Appel à communication
Crises et nouveaux modèles économiques : innovation, dynamiques entrepreneuriales et attractivité régionale
Le monde fait face à une simultanéité de crises, telles que les crises financières à répétition, les catastrophes écologiques et climatiques, la crise sanitaire, les conflits militaires régionaux qui s’internationalisent, les contestations politiques et révoltes et la crise alimentaire. La simultanéité, voire la concomitance de ces faits, mettent à mal le paradigme économique dominant, caractérisé par une mondialisation néolibérale, une économie de l’abondance et une destruction des ressources, et ont par conséquent produit des effets massifs et long-termistes sur l’économie mondiale. Ils induiront inévitablement des recompositions, de nouveaux équilibres et de nouveaux paradigmes, annonçant un nouveau virage économique.
Ces évolutions globales impliquent par ailleurs la redistribution des cartes en termes de rapports économiques, notamment la redéfinition des rapports Nord/Sud.
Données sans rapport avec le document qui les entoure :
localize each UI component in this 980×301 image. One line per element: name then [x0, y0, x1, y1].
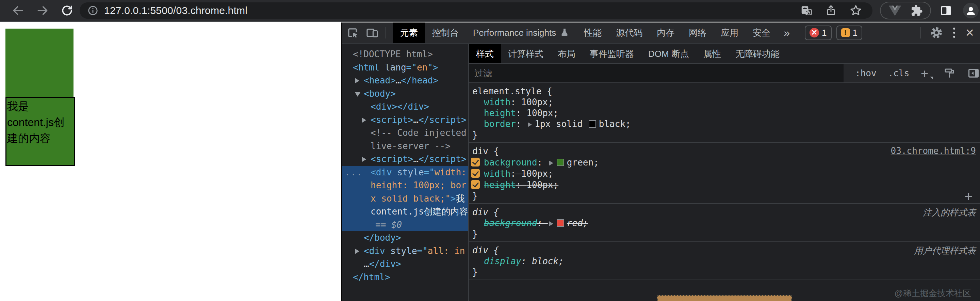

Les pays du Sud traînant depuis des décennies des problématiques socioéconomiques qui se sont aiguisées avec la mondialisation, peuvent trouver dans ces crises de nouvelles opportunités pour ceux qui sauront saisir pleinement les nouvelles règles du jeu et composer avec ses réalités et injonctions paradoxales (la re-priorisation de la souveraineté économique, de la proximité et du local ; l’intensification de la mondialisation pour face aux risques globaux tels que les catastrophes climatiques et les crises sanitaires ; le basculement mondial irréversible dans la numérisation, la dématérialisation et l’intelligence artificielle, etc.) pour concevoir sur le temps long de nouveaux modèle économiques, basés sur l’innovation.
Il est donc impératif de réinventer l’économie par l’innovation. Le rôle de cette dernière dans la croissance économique a été largement établi par Schumpeter (1942), qui avait surtout montré que le progrès technique est à l’origine d’une croissance de long terme (Ben Slimane et Maarouf, 2017). Plus récemment, et à travers plusieurs initiatives, l’Union européenne (UE) s’est souvent engagée à favoriser l’innovation et la recherche dans les pays du Sud via un processus de découverte entrepreneuriale. L’objectif est double : (1) réduire les disparités régionales et (2) rester le plus avancé en termes de progrès technologique. Plus encore, les relations commerciales privilégiées entre l’Europe et des ensembles de pays, notamment, l’Afrique du Nord, sur la base d’un modèle d’interaction spatiale (Richard et Tobelem Zanin, 2009), a été à l’origine d’un transfert des politiques publiques d’innovation du Nord vers le Sud. Ainsi, en 2018, la Tunisie et le Maroc se sont appropriés le processus de conception de Stratégies de Spécialisation Intelligente (S3) initialement mis en place pour les régions européennes dans le but de faire évoluer des contextes nationaux et régionaux ayant des écosystèmes d’innovation très différents, de renforcer/ dynamiser ces écosystèmes régionaux et de réduire en conséquence les disparités régionales. D’une manière plus générale, les investissements étrangers directs, quelle que soit leur provenance, peuvent aussi nourrir une dynamique entrepreneuriale, grâce à l’apport de capitaux et d’activité (Couvert, Nibourel, 2021).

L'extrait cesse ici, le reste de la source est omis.